El equipo de Ciberseguridad y Privacidad de Datos de Foley seguirá analizando la propuesta de ley APRA y ofrecerá más orientación a medida que (si es que) la legislación propuesta avance hacia su promulgación. Sin embargo, quienes siguen de cerca la legislación sobre privacidad en Estados Unidos tendrán una sensación de déjà vu y reconocerán que ya hemos pasado por esto antes. La última vez (hace apenas dos años), la representante Nancy Pelosi y otros miembros de la delegación del Congreso de California se opusieron a una propuesta legislativa porque prevalecía sobre la CPRA de California. La APRA también prevalece sobre las leyes generales de privacidad estatales, y queda por ver si se enfrentará a objeciones iguales o similares.

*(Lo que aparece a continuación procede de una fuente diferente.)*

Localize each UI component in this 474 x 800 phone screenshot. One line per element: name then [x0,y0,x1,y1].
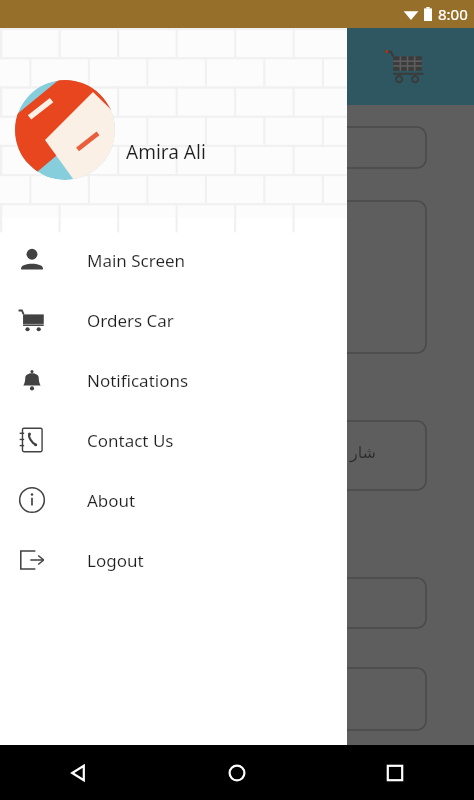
staticText: Main Screen [87,249,186,272]
button[interactable]: About [0,470,347,530]
button[interactable]: Back [0,745,158,800]
button[interactable]: Recent apps [316,745,474,800]
button[interactable]: Shopping cart [384,48,426,86]
staticText: Contact Us [87,429,174,452]
button[interactable]: Main Screen [0,230,347,290]
staticText: Logout [87,549,144,572]
staticText: Amira Ali [126,139,206,165]
staticText: Notifications [87,369,189,392]
staticText: Orders Car [87,309,174,332]
button[interactable]: Orders Car [0,290,347,350]
button[interactable]: Notifications [0,350,347,410]
button[interactable]: Contact Us [0,410,347,470]
staticText: About [87,489,136,512]
button[interactable]: Profile picture [15,80,115,180]
button[interactable]: Logout [0,530,347,590]
staticText: 8:00 [438,4,468,24]
button[interactable]: Home [158,745,316,800]
staticText: شار [350,443,377,462]
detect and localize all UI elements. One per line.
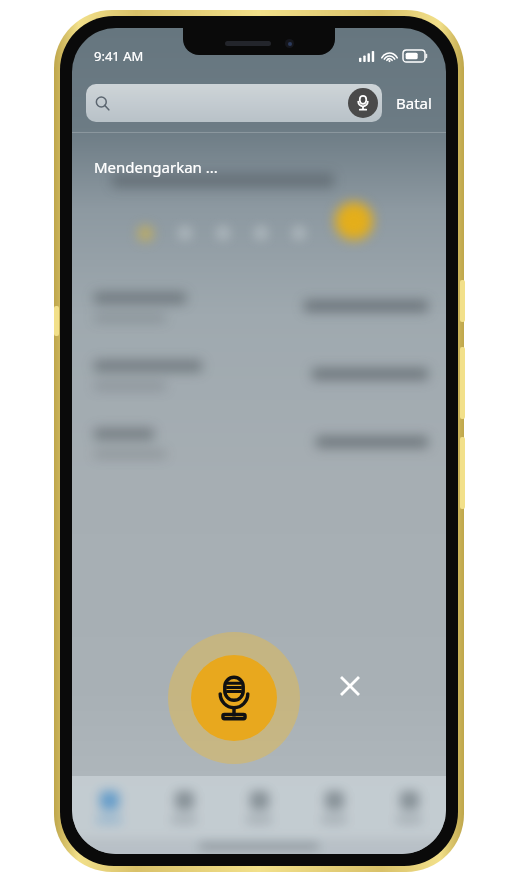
staticText: Mendengarkan ... bbox=[94, 157, 218, 177]
staticText: Batal bbox=[396, 93, 432, 113]
button[interactable]: Pencarian suara bbox=[86, 84, 382, 122]
button[interactable]: Mikrofon bbox=[168, 632, 300, 764]
button[interactable]: Tutup bbox=[328, 664, 372, 708]
staticText: 9:41 AM bbox=[94, 47, 144, 65]
button[interactable] bbox=[72, 776, 146, 838]
button[interactable] bbox=[221, 776, 296, 838]
button[interactable]: Pencarian suara bbox=[348, 88, 378, 118]
button[interactable]: Batal bbox=[394, 87, 434, 119]
button[interactable] bbox=[296, 776, 371, 838]
button[interactable] bbox=[371, 776, 446, 838]
button[interactable] bbox=[146, 776, 221, 838]
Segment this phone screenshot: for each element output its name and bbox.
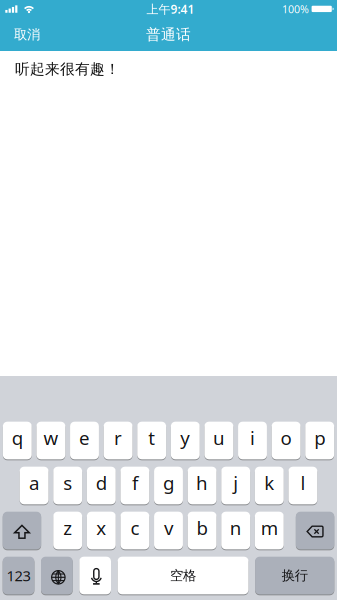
staticText: j (233, 470, 238, 495)
staticText: g (163, 470, 174, 495)
staticText: h (196, 470, 208, 495)
staticText: s (63, 470, 72, 495)
staticText: b (197, 515, 208, 540)
staticText: n (230, 515, 242, 540)
staticText: c (130, 515, 139, 540)
button[interactable]: c (120, 512, 149, 549)
button[interactable]: j (221, 467, 250, 504)
staticText: 听起来很有趣！ (15, 60, 120, 78)
button[interactable]: y (171, 422, 200, 459)
staticText: 123 (7, 566, 31, 585)
staticText: w (43, 425, 58, 450)
button[interactable]: k (255, 467, 284, 504)
staticText: q (12, 425, 23, 450)
staticText: f (132, 470, 138, 495)
button[interactable]: t (137, 422, 166, 459)
button[interactable]: Dictate (79, 557, 111, 594)
button[interactable]: b (188, 512, 217, 549)
staticText: i (250, 425, 255, 450)
staticText: z (63, 515, 72, 540)
button[interactable]: h (188, 467, 216, 504)
staticText: m (261, 515, 278, 540)
button[interactable]: a (20, 467, 48, 504)
staticText: d (96, 470, 107, 495)
staticText: 取消 (14, 26, 40, 43)
button[interactable]: n (221, 512, 250, 549)
staticText: k (264, 470, 274, 495)
staticText: p (314, 425, 325, 450)
button[interactable]: p (305, 422, 334, 459)
button[interactable]: l (288, 467, 317, 504)
button[interactable]: f (120, 467, 149, 504)
button[interactable]: Next keyboard (41, 557, 73, 594)
staticText: l (300, 470, 305, 495)
staticText: y (180, 425, 190, 450)
staticText: x (96, 515, 106, 540)
button[interactable]: 空格 (118, 557, 248, 594)
staticText: o (281, 425, 292, 450)
button[interactable]: o (272, 422, 300, 459)
staticText: 100% (282, 2, 309, 16)
staticText: t (148, 425, 155, 450)
button[interactable]: x (87, 512, 116, 549)
button[interactable]: w (36, 422, 65, 459)
button[interactable]: e (70, 422, 99, 459)
button[interactable]: d (87, 467, 116, 504)
button[interactable]: z (53, 512, 82, 549)
button[interactable]: r (104, 422, 133, 459)
button[interactable]: 换行 (255, 557, 334, 594)
staticText: 上午9:41 (146, 1, 194, 17)
staticText: a (29, 470, 39, 495)
staticText: 换行 (282, 567, 308, 584)
button[interactable]: g (154, 467, 183, 504)
button[interactable]: m (255, 512, 284, 549)
button[interactable]: u (204, 422, 233, 459)
button[interactable]: v (154, 512, 183, 549)
staticText: v (164, 515, 173, 540)
staticText: 普通话 (146, 26, 191, 44)
staticText: u (213, 425, 225, 450)
button[interactable]: Delete (296, 512, 334, 549)
staticText: e (79, 425, 90, 450)
button[interactable]: i (238, 422, 267, 459)
button[interactable]: 取消 (14, 26, 40, 43)
button[interactable]: s (53, 467, 82, 504)
staticText: r (114, 425, 122, 450)
button[interactable]: 123 (3, 557, 34, 594)
button[interactable]: q (3, 422, 32, 459)
staticText: 空格 (170, 567, 196, 584)
button[interactable]: Shift (3, 512, 41, 549)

Entre las definiciones clave se incluyen:
Ver artículo de referencia
Entidad sujeta a la ley: cualquier entidad que determine la finalidad y los medios de recopilación, tratamiento, conservación o transferencia de los datos sujetos a la ley y que esté sujeta a la Ley de la FTC, incluidos los transportistas públicos y determinadas organizaciones sin ánimo de lucro. Quedan excluidas las pequeñas empresas, las administraciones públicas, las entidades que actúen en nombre de las administraciones públicas, el Centro Nacional para Niños Desaparecidos y Explotados (NCMEC) y, salvo en lo que respecta a las obligaciones en materia de seguridad de los datos, las organizaciones sin ánimo de lucro dedicadas a la lucha contra el fraude.
Pequeña empresa: empresas con unos ingresos anuales de 40 000 000 $ o menos; que recopilan, tratan, conservan o transfieren los datos cubiertos de 200 000 personas o menos (sin incluir datos de tarjetas de crédito y otros datos transitorios); y que no obtienen ingresos de la transferencia de datos cubiertos a terceros. Las pequeñas empresas están exentas de los requisitos de la Ley.